Wszystkich, tak, tak...

  • Było przekonanie, że to się będzie działo.

Tak, tak, inaczej dziś się mówi i po wojnie się różnie do tego wracało w dyskusjach rodzinnych, różnie oceniano, ale świadomość od najmłodszych była jedna.

  • Czy ktoś z rodziny brał udział w Powstaniu?

Tak. Właśnie brat mojej matki.

  • W Warszawie?

Tak, z Warszawy.

  • Znaczy w Śródmieściu?

Tak, tak. Właśnie tak wyszedł, zniknął i następnego dnia przysłał kartkę, że jest już na zgrupowaniu, a następnego dnia było Powstanie, telefony były nieczynne.

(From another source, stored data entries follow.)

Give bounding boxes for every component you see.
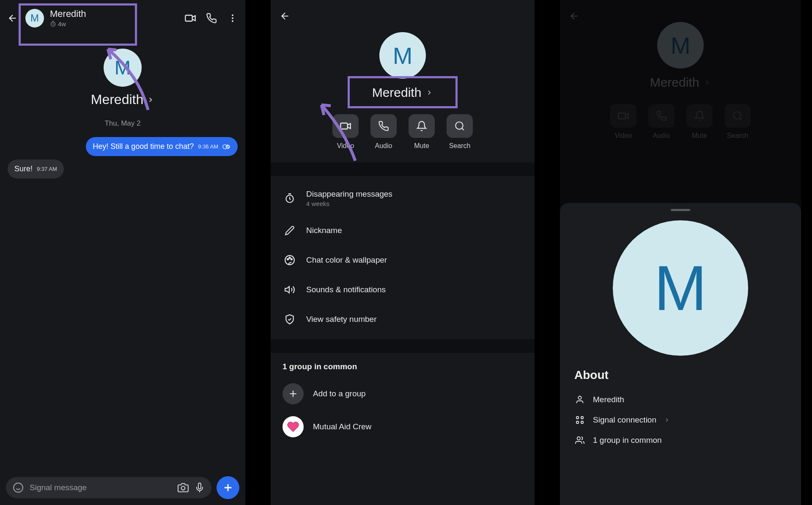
add-to-group-button[interactable]: Add to a group [271, 377, 535, 410]
svg-point-19 [578, 396, 581, 399]
video-call-button[interactable] [184, 12, 196, 24]
sounds-row[interactable]: Sounds & notifications [281, 275, 524, 305]
search-icon [454, 121, 465, 132]
contact-detail-screen: M Meredith Video Audio Mute Search Disap… [271, 0, 535, 505]
back-button[interactable] [279, 10, 291, 22]
svg-marker-16 [285, 286, 289, 293]
disappearing-messages-row[interactable]: Disappearing messages 4 weeks [281, 181, 524, 216]
message-text: Hey! Still a good time to chat? [93, 142, 194, 151]
avatar-xl: M [613, 220, 748, 356]
svg-point-15 [291, 258, 292, 260]
message-row[interactable]: Hey! Still a good time to chat? 9:36 AM [0, 135, 245, 158]
camera-icon[interactable] [178, 482, 189, 493]
about-bottom-sheet: M About Meredith Signal connection 1 gro… [560, 203, 801, 505]
about-name-row: Meredith [574, 390, 787, 410]
svg-point-7 [14, 483, 23, 492]
svg-point-22 [576, 421, 579, 424]
video-icon [184, 12, 196, 24]
date-separator: Thu, May 2 [0, 119, 245, 128]
avatar-large[interactable]: M [379, 32, 426, 79]
group-item[interactable]: Mutual Aid Crew [271, 410, 535, 443]
chevron-right-icon [147, 96, 154, 104]
svg-point-2 [232, 14, 233, 16]
avatar: M [25, 9, 44, 27]
connections-icon [574, 414, 585, 425]
group-avatar [283, 416, 304, 437]
arrow-left-icon [7, 13, 18, 24]
header-contact-button[interactable]: M Meredith 4w [25, 8, 178, 27]
svg-point-23 [581, 421, 584, 424]
message-text: Sure! [14, 165, 33, 173]
svg-rect-1 [185, 15, 192, 21]
svg-point-20 [576, 417, 579, 419]
mute-action-button[interactable]: Mute [409, 114, 435, 150]
back-button[interactable] [7, 12, 19, 24]
audio-call-button[interactable] [206, 12, 217, 24]
svg-point-3 [232, 17, 233, 19]
palette-icon [283, 254, 296, 266]
groups-icon [574, 435, 585, 446]
svg-point-21 [581, 417, 584, 419]
svg-rect-9 [340, 123, 347, 129]
groups-in-common-row[interactable]: 1 group in common [574, 430, 787, 450]
svg-point-8 [181, 486, 185, 490]
contact-name-button[interactable]: Meredith [0, 92, 245, 107]
settings-list: Disappearing messages 4 weeks Nickname C… [271, 176, 535, 339]
action-buttons-row: Video Audio Mute Search [271, 112, 535, 162]
signal-connection-row[interactable]: Signal connection [574, 410, 787, 430]
phone-icon [206, 13, 217, 24]
heart-icon [287, 420, 299, 433]
svg-point-13 [287, 258, 288, 260]
attach-button[interactable] [217, 476, 239, 499]
microphone-icon[interactable] [195, 483, 205, 493]
disappearing-timer: 4w [50, 20, 86, 27]
placeholder-text: Signal message [30, 483, 87, 492]
chat-color-row[interactable]: Chat color & wallpaper [281, 245, 524, 275]
search-action-button[interactable]: Search [447, 114, 473, 150]
svg-point-10 [455, 122, 463, 129]
safety-number-row[interactable]: View safety number [281, 305, 524, 334]
message-time: 9:36 AM [198, 143, 218, 150]
video-icon [340, 120, 351, 132]
timer-icon [283, 192, 296, 205]
contact-name: Meredith [50, 8, 86, 19]
about-sheet-screen: M Meredith Video Audio Mute Search M Abo… [560, 0, 801, 505]
groups-in-common-header: 1 group in common [271, 353, 535, 377]
avatar-medium: M [104, 49, 142, 87]
section-divider [271, 339, 535, 353]
svg-point-14 [289, 257, 290, 258]
sheet-drag-handle[interactable] [671, 209, 690, 211]
pencil-icon [283, 224, 296, 237]
chat-header: M Meredith 4w [0, 0, 245, 36]
contact-name-button[interactable]: Meredith [271, 85, 535, 100]
chevron-right-icon [664, 417, 670, 423]
nickname-row[interactable]: Nickname [281, 216, 524, 245]
shield-icon [283, 313, 296, 326]
svg-point-4 [232, 20, 233, 22]
message-input[interactable]: Signal message [6, 477, 211, 498]
section-divider [271, 162, 535, 176]
chevron-right-icon [425, 89, 433, 96]
emoji-icon[interactable] [13, 482, 24, 493]
dots-vertical-icon [228, 13, 238, 23]
more-options-button[interactable] [227, 12, 239, 24]
plus-icon [222, 482, 234, 494]
speaker-icon [283, 283, 296, 296]
audio-action-button[interactable]: Audio [370, 114, 397, 150]
arrow-left-icon [280, 11, 291, 22]
chat-screen: M Meredith 4w M Meredith Thu [0, 0, 245, 505]
timer-icon [50, 21, 56, 27]
about-header: About [574, 368, 787, 382]
video-action-button[interactable]: Video [332, 114, 359, 150]
message-composer: Signal message [6, 476, 239, 499]
phone-icon [378, 121, 389, 132]
message-time: 9:37 AM [37, 166, 57, 172]
person-icon [574, 394, 585, 405]
read-receipt-icon [222, 144, 231, 150]
svg-point-24 [577, 437, 580, 440]
bell-icon [416, 121, 427, 132]
message-row[interactable]: Sure! 9:37 AM [0, 158, 245, 180]
plus-circle-icon [283, 383, 304, 404]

  • Jak pan pamięta dzień wybuchu Powstania?

Jak ja pamiętam?

  • Tak.

Jako piękny, słoneczny dzień. Pojechaliśmy na działkę.

  • Działka była po drugiej stronie Wisły, tak?

Działka była po drugiej stronie Wisły i żeśmy tam, jak to się mówi, normalnie zaczęli taki żywot [niezrozumiałe].

  • Czyli był pan z rodzicami, obojgiem?

Tak, byłem z rodzicami. No, z tego się żyło, z tej działki. To było główne źródło żywności.

  • Czyli nie wiedzieli państwo, że 1 sierpnia będzie dniem wybuchu Powstania?

Nie, właśnie mimo tych więzów rodzinnych to była, jak powiedziałem, konspiracja, do tego stopnia, że żeśmy nie wiedzieli, że to będzie. Ale dzień wybuchu był zaskoczeniem. Stąd całe to nieporozumienie adresowe i cała zmiana geograficzna w moim życiu wiąże się właśnie z tym pierwszym. No i ten dzień... Cały sierpień był piękny, słoneczny.
  • W jaki sposób państwo się zorientowali, że coś się dzieje w Warszawie?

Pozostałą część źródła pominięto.